Artigo: Crónica

Hoje, tudo mudou. Penso que não há funcionário da pastelaria ou taxista, que ousem ter qualquer palavra simpática para a Madeira, sob pena de ainda levarem um arraial de porrada pela vizinhança. O discurso começa a dar frutos. Aos poucos foram-lhes transmitindo a ideia de que éramos uma cambada de “chulos” do orçamento, que vivemos à custa de Lisboa, que não pagamos impostos, que queríamos instalar uma tubagem directa entre a Quinta Vigia e o Ministério das Finanças no Terreiro do Paço para sacarmos os euros todos.
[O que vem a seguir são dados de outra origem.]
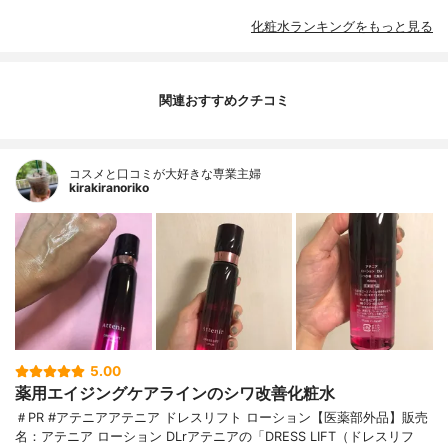
化粧水ランキングをもっと見る
関連おすすめクチコミ
コスメと口コミが大好きな専業主婦
kirakiranoriko
5.00
薬用エイジングケアラインのシワ改善化粧水
＃PR #アテニアアテニア ドレスリフト ローション【医薬部外品】販売
名：アテニア ローション DLrアテニアの「DRESS LIFT（ドレスリフ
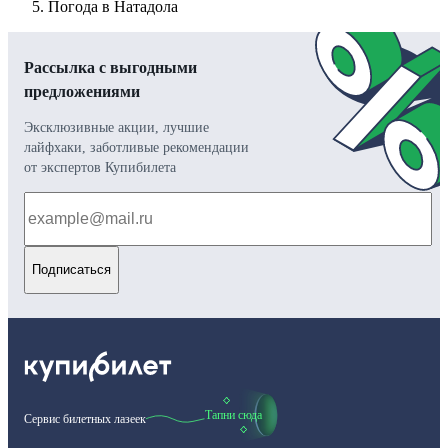
Погода в Натадола
Рассылка с выгодными
предложениями
Эксклюзивные акции, лучшие
лайфхаки, заботливые рекомендации
от экспертов Купибилета
Подписаться
Тапни сюда
Сервис билетных лазеек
Ainda há dias, em plena Rua Augusta, dois velhotes, claramente turistas nacionais em visita à “capital imperial”, comentavam que o Alberto tinha que saber quem manda. Imagine-se. Um dos membros dessa tertúlia ainda acrescentou “ele mas também o outro dos Açores”, ao que foi imediatamente aceite pelo interlocutor, perante a concordância dos demais. A um outro nível, superior, havia (há) a convicção de que Alberto João Jardim vai “dar a volta”. Quando, ninguém arrisca. Mas, dizem eles, será tudo uma questão de tempo. Na generalidade dos casos não se nota nenhuma aversão. Há sim uma tremenda expectativa, um interesse pouco habitual em perceber o que se passa, o que se vai passar, os motivos de tudo o que se tem passado. Mas ninguém abdica da ideia que a dupla Sócrates-Teixeira “vendeu” com sucesso: a Madeira tem o direito de querer mais, de desenvolver-se, mas não pode fazê-lo à custa das regiões mais pobres e que precisam de ser apoiadas. Trata-se, podemos dizer, de um “egoísmo institucional”, desenvolvido pelo governo socialista para justificar as decisões tomadas contra a Madeira e contra Alberto João Jardim, em matéria de lei de finanças regionais e de transferências para as Regiões insulares.
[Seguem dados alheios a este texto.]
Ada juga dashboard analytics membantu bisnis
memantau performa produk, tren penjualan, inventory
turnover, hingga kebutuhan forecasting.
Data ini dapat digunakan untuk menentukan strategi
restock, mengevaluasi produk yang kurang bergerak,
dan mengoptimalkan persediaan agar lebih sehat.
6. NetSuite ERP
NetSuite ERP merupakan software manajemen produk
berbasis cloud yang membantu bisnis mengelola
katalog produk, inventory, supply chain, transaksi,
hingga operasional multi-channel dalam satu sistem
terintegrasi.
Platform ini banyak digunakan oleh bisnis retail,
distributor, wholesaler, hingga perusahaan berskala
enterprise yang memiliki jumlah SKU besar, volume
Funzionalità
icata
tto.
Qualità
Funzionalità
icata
Eu não tenho a veleidade — aliás nunca alinhei nessa treta dos taxistas — de querer saber o que pensam os lisboetas da Madeira. Se querem saber, pouco me importa. Estou-me rigorosamente nas tintas, porque sei como o povo tem a memória curta, vagueando em função de interesses, de egoísmos, de propagandas, etc. Mas apercebo-me, pela frequência com que lá ando e pelos hábitos aos poucos se vão adquirindo ou pelos contactos que se vão estabelecendo na área de residência, que existe em Lisboa uma crescente atitude de contestação ao governo socialista de Sócrates, em grande medida por causa das medidas tomadas, mas que não representa rigorosamente nada qualquer aumento da solidariedade para com a Madeira ou de apoio às reivindicações dos madeirenses. Pelo contrário.
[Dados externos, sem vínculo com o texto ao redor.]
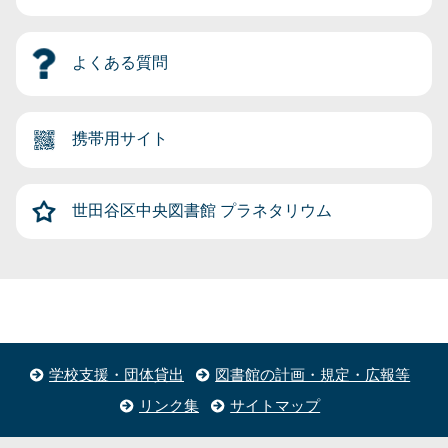
よくある質問
携帯用サイト
世田谷区中央図書館
プラネタリウム
学校支援・団体貸出
図書館の計画・規定・広報等
リンク集
サイトマップ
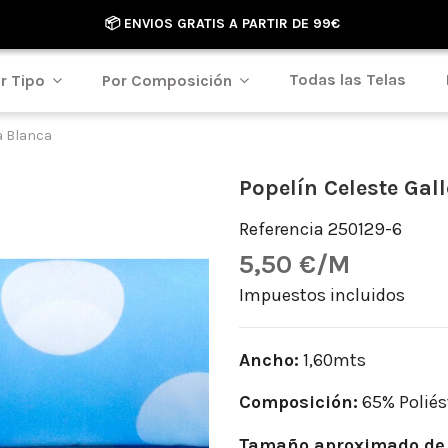
📦 ENVIOS GRATIS A PARTIR DE 99€
Todas las Telas
r Tipo
Por Composición
a Blanca
Popelín Celeste Gal
Referencia
250129-6
5,50 €/M
Impuestos incluidos
Ancho:
1,60mts
Composición:
65% Poliés
Tamaño aproximado de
Eu acho que a Madeira tem que saber separar, em Lisboa, junto da opinião pública continental, duas vertentes distintas mas que parecem confundir-se. Pelo menos é essa a ideia que tenho retido. Uma coisa são as relações político-partidárias entre os dois partidos — PSD e PS — com responsabilidades governativas na Região e no Estado, as quais até podem não existir oficialmente. Outra coisa são as relações institucionais entre a Região e o Estado, entre os respectivos órgãos executivos ou legislativos, as quais não podem ser desenvolvidas ou contidas em função de arrufos ou de questões meramente partidárias. Creio, sem exagero, que reside aqui a principal confusão de tudo isto. Há quanto tempo um primeiro-ministro não visita oficialmente a Madeira? Há quanto tempo um ministro, enquanto tal, e não como dirigente de partido, não visita a Região?